A repressão teve o real mérito de reduzir ao mutismo, no rádio, na televisão e na imprensa, quer o esquerdismo dito católico, quer o esquerdismo acatólico. Porém isto não quer dizer que um e outro tenham sido reduzidos à inação. Os progressistas aí estão, e muitas vezes se acham em preciosas situações-chave. Quem poderá dormir tranquilo, na certeza de que não estejam agindo na surdina, continuando sua obra de intoxicação da juventude estudiosa, dos ambientes religiosos e do operariado? De mais a mais, quem visse no progressismo, como nas tramas do IDO-C e dos “grupos proféticos”, apenas a luta comunismo-anticomunismo se enganaria singularmente. A questão, em sua essência, é religiosa. E se no presente número tratamos colateralmente de suas implicações com o comunismo, é fundamentalmente no terreno religioso que nos situamos em face do tema.

De qualquer forma, o certo é que, se a moderação pode trazer preciosas vantagens em determinadas circunstâncias, a condição para que essas vantagens sejam efetivas é que ela não seja interpretada como um convite à imprevidência otimista, à inércia, ao cruzar de braços ante o adversário. Não cremos, pois, que a alegada moderação de tantos de nossos Prelados seja motivo para se censurar quem se empenha em manter em lúcida vigilância a opinião pública.

Por fim, não cedamos à ilusão de que a fórmula repressão-moderação possa constituir, em torno de nosso País, uma muralha chinesa que feche o acesso aos maus exemplos, aos maus incentivos e às doutrinas malsãs procedentes de fora. Tudo isto nos entrou, entra e continua a entrar, fatalmente, fronteiras a dentro. E se essa má semeadura encontrou entusiastas no mundo inteiro, não há porque imaginar que deixe de os encontrar no Brasil. Ideias não se combatem sem o recurso a ideias. O mutismo ideológico é condição de triunfo para os que disseminam erros na sombra. Seria extraordinariamente anacrônico imaginar que na época do rádio e da televisão, podemos isolar o Brasil com uma muralha chinesa ideológica, feita de repressão, moderação e silêncio.

Alentando

Na luta, não basta despertar legítimas apreensões e convidar a uma arguta vigilância. É preciso também alentar.

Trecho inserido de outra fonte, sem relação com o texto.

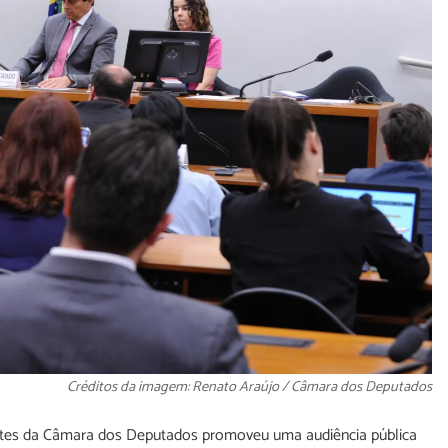
Créditos da imagem: Renato Araújo / Câmara dos Deputados
rtes da Câmara dos Deputados promoveu uma audiência pública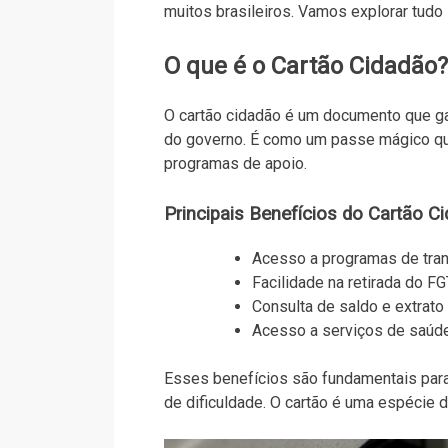
muitos brasileiros. Vamos explorar tudo 
O que é o Cartão Cidadão?
O cartão cidadão é um documento que ga
do governo. É como um passe mágico que
programas de apoio.
Principais Benefícios do Cartão C
Acesso a programas de tran
Facilidade na retirada do F
Consulta de saldo e extrato
Acesso a serviços de saúde 
Esses benefícios são fundamentais par
de dificuldade. O cartão é uma espécie 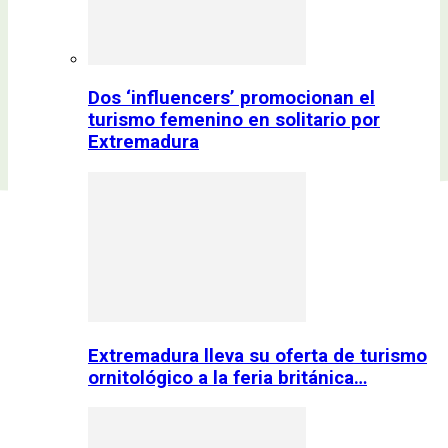
Dos ‘influencers’ promocionan el
turismo femenino en solitario por
Extremadura
Extremadura lleva su oferta de turismo
ornitológico a la feria británica…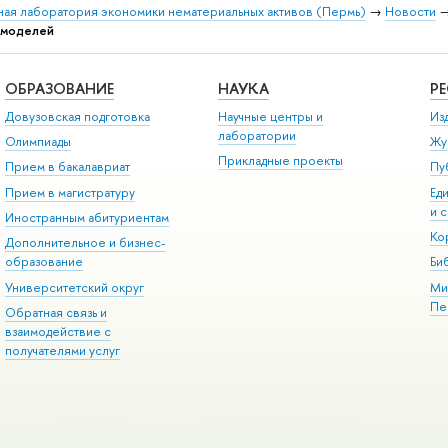
ая лаборатория экономики нематериальных активов (Пермь)
→
Новости
 моделей
ОБРАЗОВАНИЕ
НАУКА
Р
Довузовская подготовка
Научные центры и
Из
лаборатории
Олимпиады
Жу
Прикладные проекты
Прием в бакалавриат
Пу
Прием в магистратуру
Ед
и 
Иностранным абитуриентам
Ко
Дополнительное и бизнес-
образование
Би
Университетский округ
Ми
Пе
Обратная связь и
взаимодействие с
получателями услуг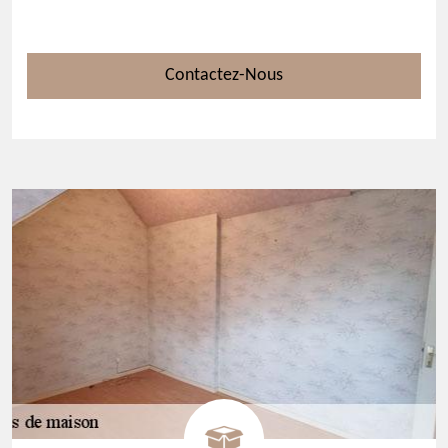
Contactez-Nous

“Catolicismo” tem, assim, a alegria de pôr à venda, juntamente com este número duplo, um documento estimulante, pois nos fala da reação que o progressismo vem encontrando na França. Trata-se do “Vade-mécum do católico fiel”, contendo valiosíssimas recomendações feitas aos católicos por 350 Sacerdotes de vários países – embora franceses em sua maioria – sobre o modo de se portarem ante manifestações agudas do progressismo. Tem o documento o apoio do ilustre Arcebispo francês Mons. Marcel Lefebvre, e em edição brasileira aparece sob a égide do preclaro Bispo de Campos, D. Antônio de Castro Mayer.

Desejou em boa hora sua Ex.a Rev.ma que o “Vade-mécum”, traduzido para o português, fosse dado a lume simultaneamente com esta nossa edição.

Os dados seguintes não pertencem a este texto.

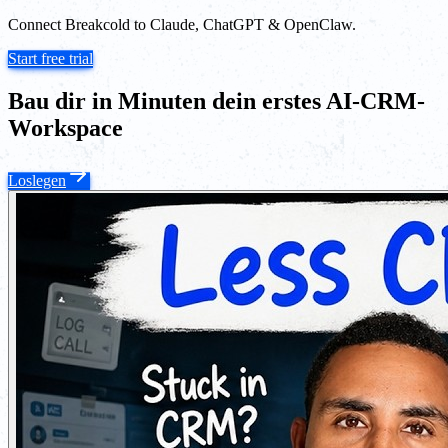
Connect Breakcold to Claude, ChatGPT & OpenClaw.
Start free trial
Bau dir in Minuten dein erstes AI-CRM-
Workspace
Loslegen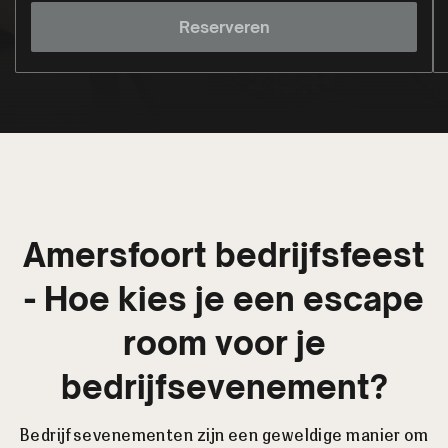
Reserveren
Amersfoort bedrijfsfeest
- Hoe kies je een escape
room voor je
bedrijfsevenement?
Bedrijfsevenementen zijn een geweldige manier om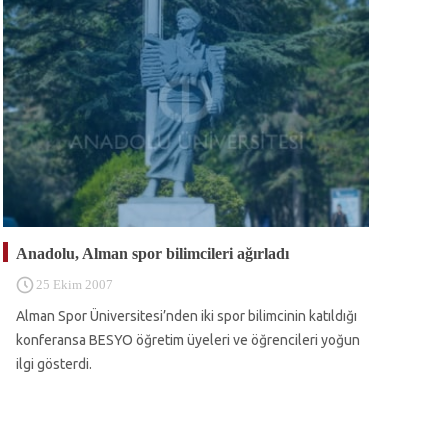
Anadolu, Alman spor bilimcileri ağırladı
25 Ekim 2007
Alman Spor Üniversitesi’nden iki spor bilimcinin katıldığı
konferansa BESYO öğretim üyeleri ve öğrencileri yoğun
ilgi gösterdi.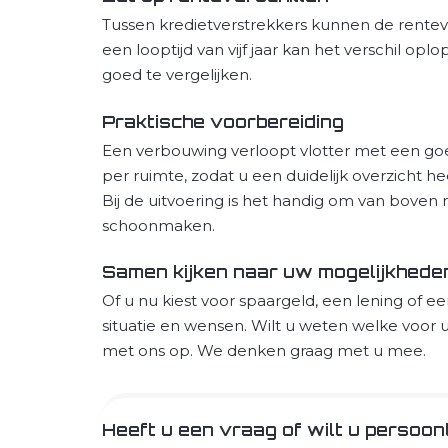
Tussen kredietverstrekkers kunnen de rentever
een looptijd van vijf jaar kan het verschil o
goed te vergelijken.
Praktische voorbereiding
Een verbouwing verloopt vlotter met een go
per ruimte, zodat u een duidelijk overzicht
Bij de uitvoering is het handig om van bove
schoonmaken.
Samen kijken naar uw mogelijkhede
Of u nu kiest voor spaargeld, een lening of een
situatie en wensen. Wilt u weten welke voor 
met ons op. We denken graag met u mee.
Heeft u een vraag of wilt u persoonl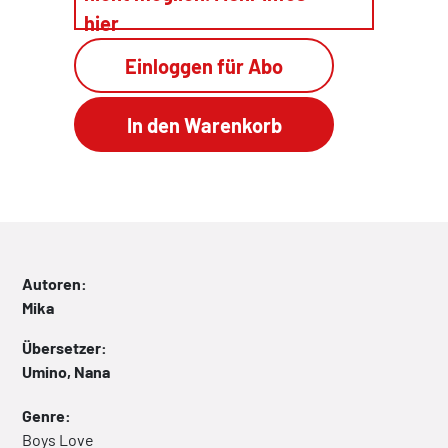
hier
Einloggen für Abo
Autoren:
Mika
Übersetzer:
Umino, Nana
Genre:
Boys Love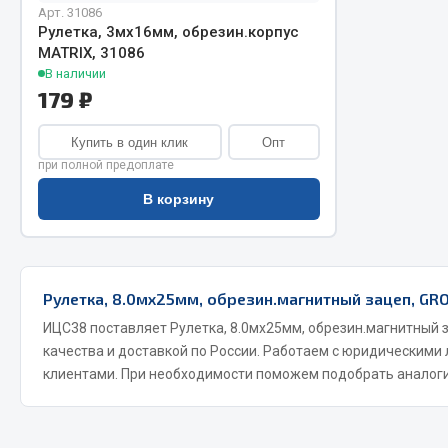
Арт. 31086
Рулетка, 3мх16мм, обрезин.корпус
MATRIX, 31086
В наличии
179 ₽
Купить в один клик
Опт
при полной предоплате
Хозтовары
Шино
В корзину
Горелки, баллоны, плитки газовые
Автохимия
Замки
Вентили
Рулетка, 8.0мх25мм, обрезин.магнитный зацеп, GRO
Лампы паяльные, керосиновые
Инструмен
Сантехника
шиномонт
ИЦС38 поставляет Рулетка, 8.0мх25мм, обрезин.магнитный 
качества и доставкой по России. Работаем с юридическими
Спецодежда
Материалы
клиентами. При необходимости поможем подобрать аналоги
Лестницы, стремянки
Товары для дома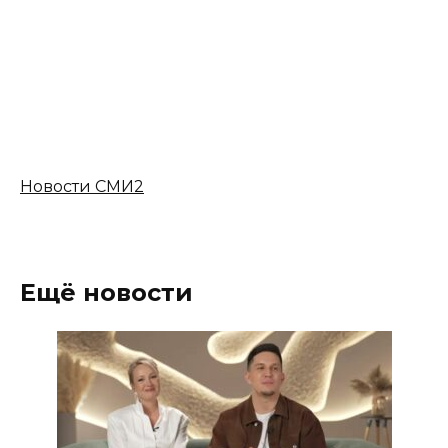
Новости СМИ2
Ещё новости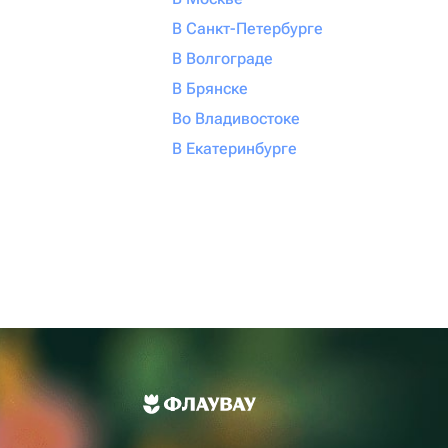
В Санкт-Петербурге
В Волгограде
В Брянске
Во Владивостоке
В Екатеринбурге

O Cardeal Merry del Val foi o braço direito de São Pio X na luta contra os modernistas, precursores do progressismo. Modelo de sacralidade e alta compostura eclesiástica.

O entusiasmo dos jovens da TFP

Por fim, importa lembrar ainda uma vez que, se este incêndio é eclesiástico, ele afeta em sua raiz a civilização cristã e a ordem temporal. Razão pela qual se compreende a entusiástica participação na propaganda deste número duplo, dos jovens que, sócios da TFP e militantes da Tradição, Família e Propriedade, se votaram à defesa dos princípios básicos da ordem natural cristã na esfera temporal.